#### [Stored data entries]
────────────────────

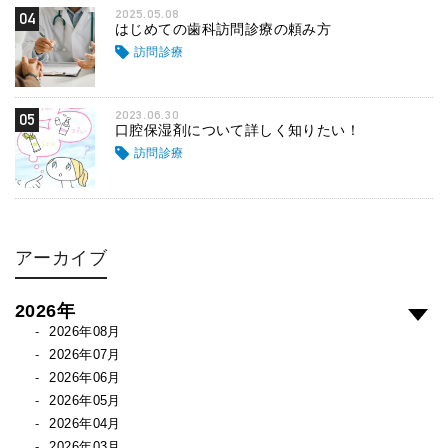
2025.05.08
04
はじめての歯科訪問診療の頼み方
訪問診療
2023.06.30
05
口腔保湿剤について詳しく知りたい！
訪問診療
アーカイブ
2026年
2026年08月
2026年07月
2026年06月
2026年05月
2026年04月
2026年03月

────────────────────

#### [Directions]
Without the pictures, restate each entry exactly.

#### [Problem solution]
2025.05.08
04
はじめての歯科訪問診療の頼み方
訪問診療
2023.06.30
05
口腔保湿剤について詳しく知りたい！
訪問診療
アーカイブ
2026年
2026年08月
2026年07月
2026年06月
2026年05月
2026年04月
2026年03月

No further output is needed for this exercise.